The first step in the research process is to analyze the problem and to ask questions. The second step is to consult secondary sources. The third step is to answer the question is it common law or statutory or do you have a cause of action that can be filed under both? Your secondary source research can help with that.The fourth step branches out depending on if you have a common law or statutory law issue. If it is a common law issue, you will read cases suggested by your secondary sources and find cases using headnotes and topic and key numbers. If your issue is statutory, you will consult the annotated code. You want to update the annotated code with the pocket part or supplement and the Legislative Service if you are working with print resources. The annotated code will give you case summaries for important cases that interpret the statute. After consulting the annotated code for a statutory issue, you will move on to finding cases. You will look up the full-text of the cases you found in the annotated code, look at the cases suggested by secondary sources, and look for more cases using the headnotes and topic and key numbers. If you are not able to find case law for your statutory issue and the statutory language is ambiguous, you will do legislative history research. Also, any time you have a statutory issue, you will need to find any applicable administrative regulations and update those regulations.You will want to consult administrative adjudications. Regardless of whether you have a statutory or a common law issue, you will need to make sure your cases are good law. You will Shepardize or KeyCite your cases. If this is a statutory issue, you will also need to Shepardize or KeyCite the statutes and regulations. Stop researching when you keep finding the same information over and over again.

Citation Format


Rule 10 of The Bluebook (21st ed. 2020) governs the citation of cases.

The citation should include the following:


  • Case Name - first listed parties on each side (italicized or underlined) (use T. 6)
  • Volume
  • Reporter (see T. 1)
  • Page
  • Court and jurisdiction in parenthetical (see T.1, T.7, T.10)
  • Year in parenthetical
  • Subsequent History after parenthetical (if applicable)


United States v. Prince Line, Ltd., 189 F.2d 386, 387 (2d Cir. 1951).


  • Case Name:  Note there is no abbreviation of United States per 10.2.2.  Abbreviate Ltd. Per R. 10.2.1(c), T.6. 
  • Reporter:  Abbreviate the F.2d reporter per R. 6 (single adjacent caps), R. 6.2(b)(ii) (no superscript, use 2d instead of 2nd) & T.1.
  • Court:  Abbreviate Second Circuit per R. 6, T.1, T.7.  Note that there is no superscript per R. 6.2(b)(ii).

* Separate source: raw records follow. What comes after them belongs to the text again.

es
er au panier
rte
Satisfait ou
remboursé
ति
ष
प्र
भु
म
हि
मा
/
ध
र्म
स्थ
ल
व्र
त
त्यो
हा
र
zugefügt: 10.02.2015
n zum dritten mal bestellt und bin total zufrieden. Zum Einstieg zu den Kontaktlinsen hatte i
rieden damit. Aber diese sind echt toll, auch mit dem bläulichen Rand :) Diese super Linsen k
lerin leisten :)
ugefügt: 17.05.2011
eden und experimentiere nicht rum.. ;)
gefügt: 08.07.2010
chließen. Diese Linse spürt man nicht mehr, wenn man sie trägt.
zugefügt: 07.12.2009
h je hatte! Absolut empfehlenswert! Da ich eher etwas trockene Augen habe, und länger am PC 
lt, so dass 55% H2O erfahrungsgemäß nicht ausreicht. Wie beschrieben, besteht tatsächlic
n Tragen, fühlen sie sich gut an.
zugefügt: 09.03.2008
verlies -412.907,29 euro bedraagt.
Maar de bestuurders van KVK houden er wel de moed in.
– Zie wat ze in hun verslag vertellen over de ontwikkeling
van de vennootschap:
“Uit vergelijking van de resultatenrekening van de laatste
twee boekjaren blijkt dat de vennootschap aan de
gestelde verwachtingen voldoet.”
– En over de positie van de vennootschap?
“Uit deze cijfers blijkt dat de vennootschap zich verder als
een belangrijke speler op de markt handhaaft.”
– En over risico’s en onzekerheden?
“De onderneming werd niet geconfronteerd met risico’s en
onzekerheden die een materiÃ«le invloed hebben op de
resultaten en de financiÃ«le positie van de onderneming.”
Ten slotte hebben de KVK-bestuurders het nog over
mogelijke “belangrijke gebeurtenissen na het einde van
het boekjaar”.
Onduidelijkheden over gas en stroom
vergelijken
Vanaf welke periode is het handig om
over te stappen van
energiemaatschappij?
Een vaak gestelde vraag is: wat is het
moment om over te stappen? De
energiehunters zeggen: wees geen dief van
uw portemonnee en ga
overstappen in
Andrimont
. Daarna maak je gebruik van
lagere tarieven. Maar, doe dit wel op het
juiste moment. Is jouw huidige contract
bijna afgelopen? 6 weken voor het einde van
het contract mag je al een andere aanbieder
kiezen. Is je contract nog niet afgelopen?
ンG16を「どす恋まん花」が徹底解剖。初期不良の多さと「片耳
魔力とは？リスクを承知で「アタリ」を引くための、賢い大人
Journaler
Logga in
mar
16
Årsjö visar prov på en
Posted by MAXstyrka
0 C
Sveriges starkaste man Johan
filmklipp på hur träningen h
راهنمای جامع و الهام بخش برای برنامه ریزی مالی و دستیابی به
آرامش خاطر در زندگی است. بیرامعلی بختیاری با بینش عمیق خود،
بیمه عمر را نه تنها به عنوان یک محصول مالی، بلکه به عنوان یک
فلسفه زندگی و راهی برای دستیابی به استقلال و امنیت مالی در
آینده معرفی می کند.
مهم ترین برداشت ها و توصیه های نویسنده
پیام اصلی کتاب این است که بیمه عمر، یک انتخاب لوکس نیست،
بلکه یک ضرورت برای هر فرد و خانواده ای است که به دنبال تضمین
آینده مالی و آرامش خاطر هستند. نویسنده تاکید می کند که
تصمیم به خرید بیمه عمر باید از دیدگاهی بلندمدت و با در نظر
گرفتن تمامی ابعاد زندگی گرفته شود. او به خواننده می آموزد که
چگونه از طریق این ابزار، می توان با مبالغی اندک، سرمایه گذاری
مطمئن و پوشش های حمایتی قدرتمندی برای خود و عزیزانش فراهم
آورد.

Rule 12 of the ALWD Citation Manual (7th ed.) covers the citation of cases.


  • Case Name - first listed parties on each side (italicized or underlined) (see chart 12.1)
  • Volume
  • Reporter (see chart 12.2, local court rules - Appendix 2, )
  • Page
  • Court and jurisdiction (see Appendices 1 and 4 for court abbreviations)
  • Year
  • Subsequent History (if applicable)


United States v. Prince Line, Ltd., 189 F.2d 386, 387 (2d Cir. 1951).